Eugene E. Eubanks
Eugene E. Eubanks, Ph.D., was the first African-American dean of the UMKC School of Education. He recently passed away and left behind his wife, Audrey, two sons and one daughter. He was well-renowned in this country for expertise in and forwarding of causes such as equity, desegregation and urban problems.He was regularly called upon as a consultant and expert witness to aid desegregation proceedings. He was also a professor emeritus, an assistant dean and director of Student Services at the School of Education.
Once he received tenure at UMKC, Eubanks took breaks from the school to help aid the Kansas City Public School system. He took a leave of absence to serve as a Community Fellow as special assistant to the superintendent and deputy superintendent. Before coming to UMKC, Eubanks also served as an assistant professor at the University of Delaware. A man of many skills and interests, he was also a math teacher and unit principal in Cleveland, and a Russian voice analyst for the U.S. Air Force.
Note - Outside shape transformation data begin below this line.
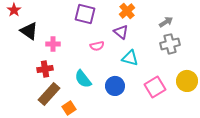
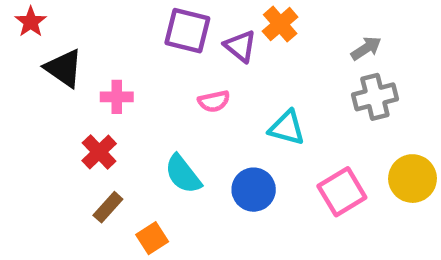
purple triangle: (121, 32) -> (240, 46), moved
red cross: (45, 69) -> (99, 152), turned -35
brown rectangle: (49, 94) -> (108, 207), size x0.6

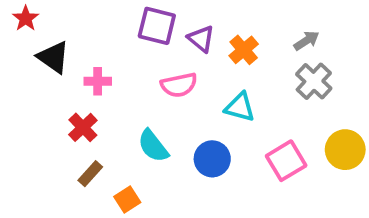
orange cross: (280, 24) -> (244, 50), moved
gray cross: (375, 97) -> (314, 81), turned -33
pink semicircle: (214, 101) -> (179, 85), size x1.4

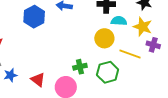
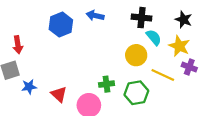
cyan semicircle: (119, 21) -> (154, 37), turned 42

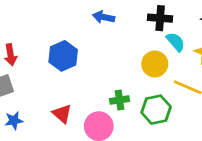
blue hexagon: (61, 25) -> (63, 56), moved
blue star: (29, 87) -> (14, 121), moved

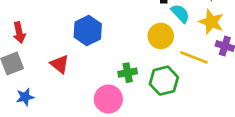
blue hexagon: (63, 56) -> (88, 30), moved
red triangle: (62, 114) -> (60, 64), moved

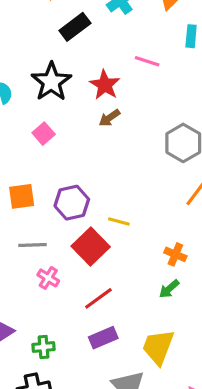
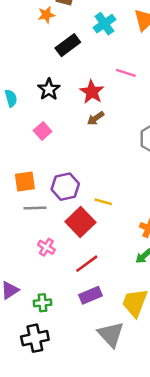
black star: (51, 82) -> (49, 89), size x0.7
gray line: (33, 245) -> (35, 208), moved

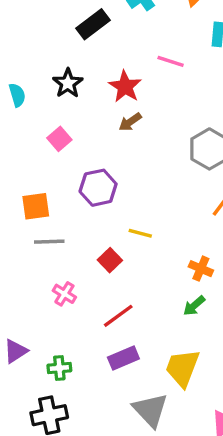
purple hexagon: (65, 187) -> (98, 188), moved
red square: (80, 222) -> (110, 260), size x0.6

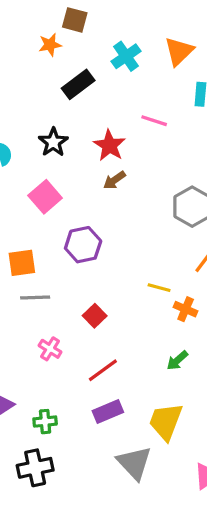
pink square: (59, 139) -> (45, 197), size x1.4
yellow line: (140, 233) -> (159, 288), moved
orange cross: (201, 269) -> (186, 309), moved

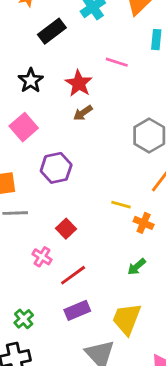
pink cross: (50, 349) -> (42, 257), moved
green cross: (45, 422) -> (24, 319), turned -36

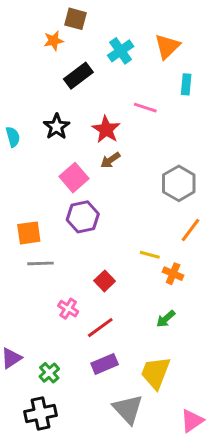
pink square: (24, 127) -> (74, 178), moved
red square: (66, 229) -> (105, 281), moved

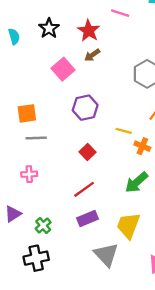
purple hexagon: (83, 217) -> (85, 108), moved
pink cross: (68, 309) -> (29, 174), moved, turned -35
green arrow: (166, 319) -> (137, 182), size x1.5

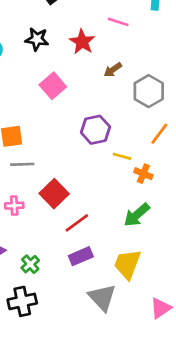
black star: (49, 28) -> (37, 39), turned -30
brown arrow: (92, 55) -> (113, 70), moved
purple hexagon: (85, 108) -> (95, 130), moved
red square: (88, 152) -> (54, 194), moved, size x1.5

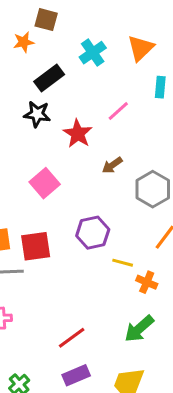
pink line: (118, 22) -> (118, 111), turned -60
black star: (37, 39) -> (37, 114), moved
red square: (54, 194) -> (36, 246), moved, turned 36

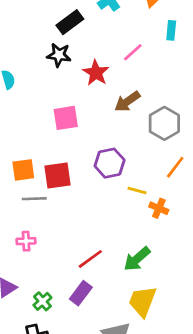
brown arrow: (112, 165) -> (127, 101), size x1.4
pink square: (45, 183) -> (66, 118), turned 32
green arrow: (139, 329) -> (137, 259), moved
purple rectangle: (76, 375) -> (81, 293), moved, turned -30

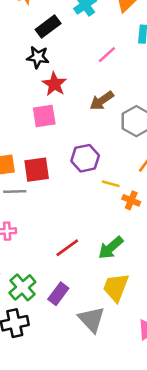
red star: (96, 73) -> (54, 84), moved
purple rectangle: (81, 293) -> (58, 294), moved
green cross: (42, 301) -> (22, 287), size x1.5

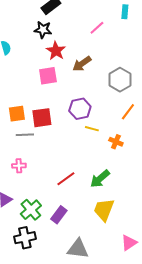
brown arrow: (102, 101) -> (82, 64), moved
yellow line: (111, 184) -> (92, 129), moved
gray triangle: (92, 319) -> (78, 249), moved, turned -40

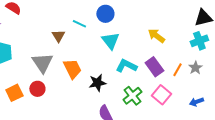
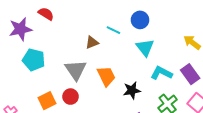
brown triangle: (58, 36) -> (92, 42), turned 40

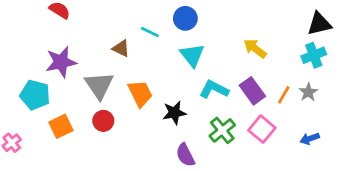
purple star: (20, 29) -> (61, 62), moved
brown triangle: (92, 42) -> (121, 48), turned 48
cyan pentagon: (34, 60) -> (35, 95), moved
red circle: (71, 97) -> (103, 121), moved

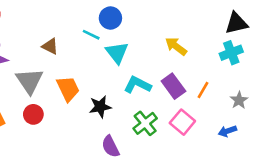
cyan line: (150, 32) -> (91, 35), moved
gray star: (308, 92) -> (239, 100), moved

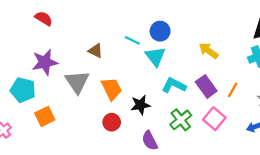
blue circle: (110, 18) -> (160, 31), moved
red circle: (33, 114) -> (112, 122), moved

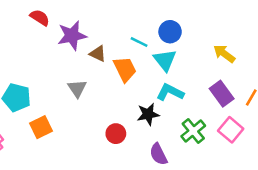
purple star: (45, 62) -> (72, 36), moved
gray triangle: (77, 82) -> (77, 88), size x0.7
cyan L-shape: (174, 85) -> (170, 92), moved
orange trapezoid: (112, 89) -> (125, 69), moved

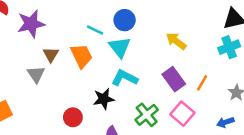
brown triangle: (98, 54) -> (51, 55), moved, turned 35

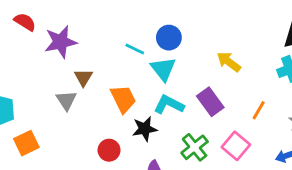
orange trapezoid: (81, 56) -> (123, 99), moved
purple rectangle: (174, 79) -> (210, 102), moved

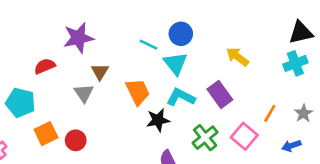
red semicircle: (25, 22) -> (45, 66), moved, turned -55
orange line: (259, 110) -> (270, 113), moved
red circle: (109, 150) -> (76, 140), moved

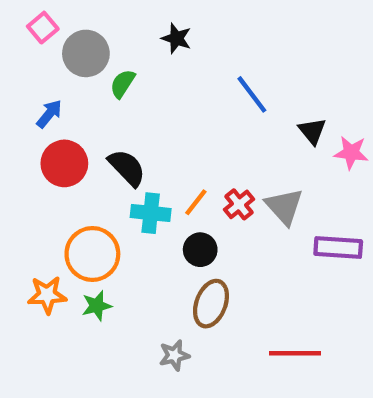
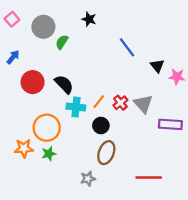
pink square: (43, 28) -> (12, 19), moved
blue arrow: (49, 114) -> (13, 57), moved

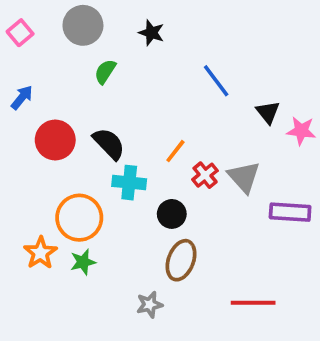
gray circle: (43, 27) -> (83, 25), moved
orange line: (99, 102) -> (175, 151), moved
orange star: (24, 148) -> (40, 253), turned -30

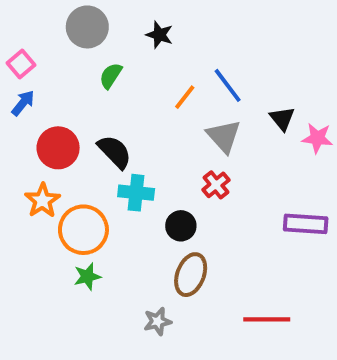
pink square: (20, 33) -> (21, 64), moved
orange line: (175, 151) -> (185, 97), moved
gray triangle: (244, 177) -> (224, 136), moved
orange star: (40, 253) -> (42, 200), moved

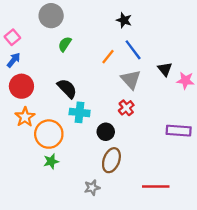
black star: (159, 35) -> (124, 20), moved
red circle: (58, 148) -> (21, 86), moved

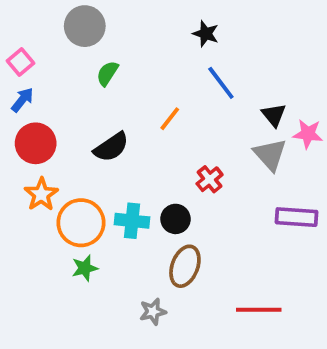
orange line: (108, 57) -> (170, 119), moved
gray triangle: (131, 79) -> (270, 155), moved
black semicircle: (67, 88) -> (111, 147), turned 100
cyan cross: (80, 112) -> (132, 221), moved

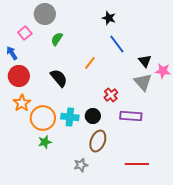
pink square: (20, 62) -> (25, 33), moved
blue arrow: (22, 100) -> (12, 53), turned -72
black semicircle: (111, 147) -> (59, 78), turned -96
purple rectangle: (297, 217) -> (131, 116), moved

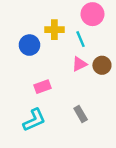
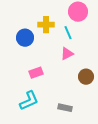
brown circle: (102, 65) -> (86, 77), moved
gray rectangle: (81, 114) -> (65, 108), moved, turned -48

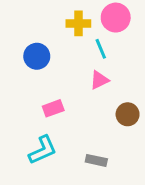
yellow cross: (46, 25) -> (78, 23), moved

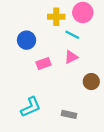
cyan line: (101, 49) -> (72, 35), turned -40
pink rectangle: (53, 108) -> (44, 63), moved

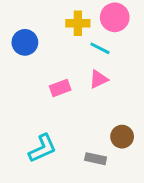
blue circle: (27, 40) -> (25, 42), moved
brown circle: (91, 82) -> (122, 137), moved

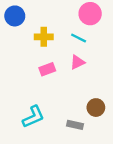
yellow cross: (78, 23) -> (44, 37), moved
blue circle: (25, 42) -> (15, 16), moved

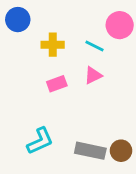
pink circle: (90, 14) -> (120, 25), moved
brown circle: (96, 108) -> (121, 151), moved
gray rectangle: (75, 125) -> (90, 151), size x1.5

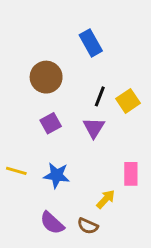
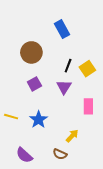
pink rectangle: (131, 174) -> (88, 106), moved
blue star: (57, 175) -> (39, 120), turned 30
purple semicircle: (52, 223) -> (24, 155), moved

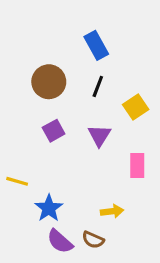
black line: (68, 66) -> (98, 86), moved
blue star: (39, 120) -> (49, 208), moved
yellow arrow: (72, 136) -> (112, 211), turned 40
purple semicircle: (24, 155) -> (60, 241), moved

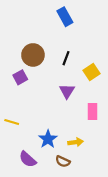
blue rectangle: (96, 45) -> (65, 17), moved
purple square: (54, 131) -> (20, 77), moved
blue star: (49, 208) -> (48, 139), moved
purple semicircle: (60, 241) -> (28, 159), moved

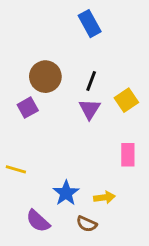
purple triangle: (67, 91) -> (90, 109), moved

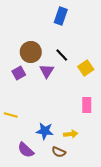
blue rectangle: (90, 24) -> (61, 16), turned 48
black line: (91, 81) -> (62, 55), turned -64
purple triangle: (90, 109) -> (47, 71), moved
blue star: (66, 193) -> (45, 131), turned -30

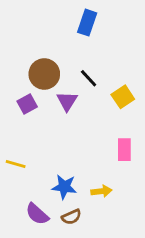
brown semicircle: (59, 152) -> (71, 217), moved, turned -48

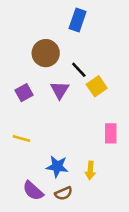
brown circle: (44, 74) -> (46, 53), moved
yellow square: (123, 97) -> (97, 86), moved
yellow line: (16, 164) -> (21, 139), moved
yellow arrow: (101, 191) -> (90, 170), turned 102

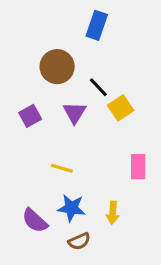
yellow line: (21, 139) -> (62, 168), moved
purple semicircle: (33, 191) -> (35, 221), moved

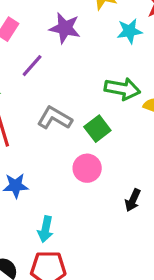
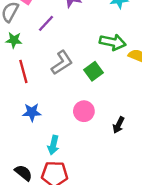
gray L-shape: (55, 118) -> (62, 63), turned 115
pink circle: (87, 168) -> (84, 111), moved

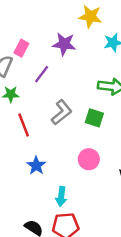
green square: (93, 71) -> (94, 118), turned -30
blue star: (32, 112) -> (36, 166), turned -30

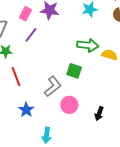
pink rectangle: (21, 48) -> (26, 14), moved
gray L-shape: (62, 112) -> (53, 86), moved

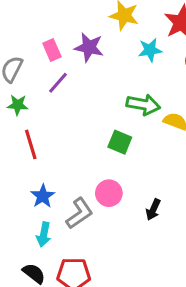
pink rectangle: (26, 14) -> (52, 50), turned -56
gray L-shape: (53, 86) -> (79, 213), moved
cyan arrow: (47, 135) -> (44, 234), moved

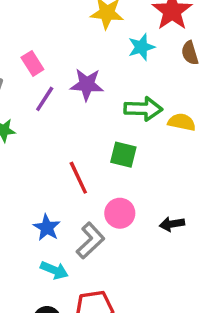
purple star: (89, 47) -> (87, 84), moved
red line: (31, 144) -> (78, 178), moved
black arrow: (153, 210) -> (172, 224), turned 65
cyan arrow: (44, 234) -> (54, 270), turned -70

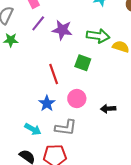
purple star: (87, 84) -> (62, 30), moved
blue star: (47, 228) -> (47, 103), moved
gray L-shape: (90, 241) -> (66, 128), moved, turned 45

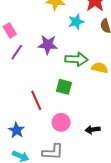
purple star: (62, 30) -> (48, 45), moved
blue star: (47, 103) -> (17, 130), moved

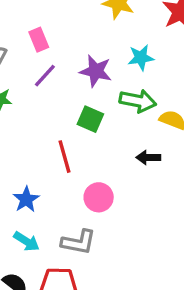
cyan star: (76, 22) -> (141, 58), moved
green square: (64, 87) -> (90, 119), moved
black arrow: (93, 130) -> (148, 157), moved

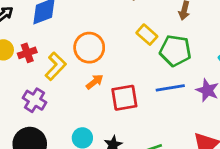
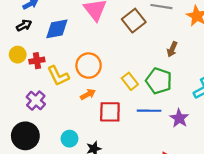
yellow rectangle: (147, 35) -> (130, 81), moved
yellow L-shape: (56, 66) -> (58, 76), turned 100

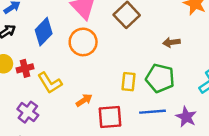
blue diamond: (57, 29) -> (44, 32), turned -30
brown arrow: (172, 49) -> (171, 42), turned 64
orange circle: (89, 66) -> (83, 42), moved
yellow rectangle: (130, 81) -> (128, 82), turned 49

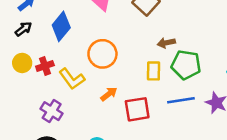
orange circle: (83, 42) -> (102, 54), moved
brown arrow: (171, 42) -> (166, 43), moved

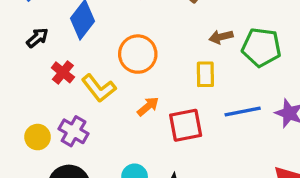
black arrow: (23, 29) -> (37, 38), moved
yellow circle: (22, 63) -> (38, 137), moved
green pentagon: (186, 65) -> (261, 47), moved
red cross: (45, 66) -> (63, 72), turned -30

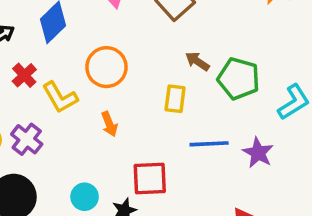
brown arrow: (221, 37) -> (197, 61), turned 40
orange arrow: (148, 106) -> (109, 124), turned 100
red square: (186, 125) -> (150, 178), moved

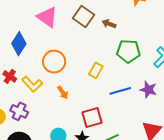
brown arrow: (197, 61) -> (109, 24), moved
yellow rectangle: (175, 99) -> (96, 70), turned 35

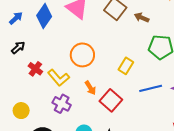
blue diamond: (19, 44) -> (44, 16), moved
purple cross: (19, 111) -> (62, 104), moved
red square: (92, 117) -> (111, 100), moved, turned -35

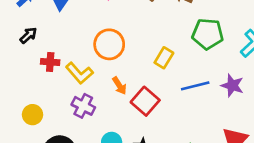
red cross: (35, 69) -> (50, 62), turned -32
Eubanks earned his Ph.D. at Michigan State University.
Eubanks received many awards in his long and storied life and career. He received the Pomeroy Award, which is the highest award conveyed by the American Association of Colleges for Teacher Education, and the U.S. Department of Education’s John Stanford Education Heroes Award for distinguished work in education.
Martha Jane Phillips Starr
Martha Jane Phillips Starr passed away in mid-November, shortly before her 105th birthday. The late Mrs. Starr and her late husband, John, were UMKC enthusiasts and active leaders in the community. In 1963, Mrs. Starr was the first woman elected to serve as a Trustee, after the University was officially made a part of the University of Missouri System.
According to a UMKC press release, “Legend has it that she was encouraged to host teas for the faculty wives and to concentrate on campus gardens and beautification projects. ‘We were going to do more than plant flowers,’ she is quoted as saying. ‘What we really needed to do was create opportunities for women.’”
A mere five years later, in 1968, she was the first woman to receive the Chancellor’s Medal. She started and was the president of the UMKC Women’s Council.
“Mrs. Starr was a forward-thinking philanthropist who also had a gift for recruiting volunteers and mobilizing advocates for higher education,” said Curt Crespino, Vice Chancellor for University Advancement. “She left an indelible mark on our campus. Few institutions are so fortunate to have such a dedicated, loyal volunteer and donor as Mrs. Starr was for us. Her legacy will continue to benefit us all for generations to come.”
She was the driving force that helped establish the Graduate Assistance Fund (GAF) in 1971. The GAF has helped over 1,500 women, who have received graduate fellowships from the Women’s Council’s efforts. Currently, it has an endowment of more than $1 million. She was the recipient of an Honorary Doctor of Humane Letters from UMKC.
Starr was an unceasing supporter of the University. She considered it a perfect place to explore and promote discourse about issues that are challenging women. Starr started the Family Study Center Endowment. Now that endowment is what funds the UMKC Starr Symposium. Her work lives on in her accomplishments, and her symposium still champions issues that confront women and their families.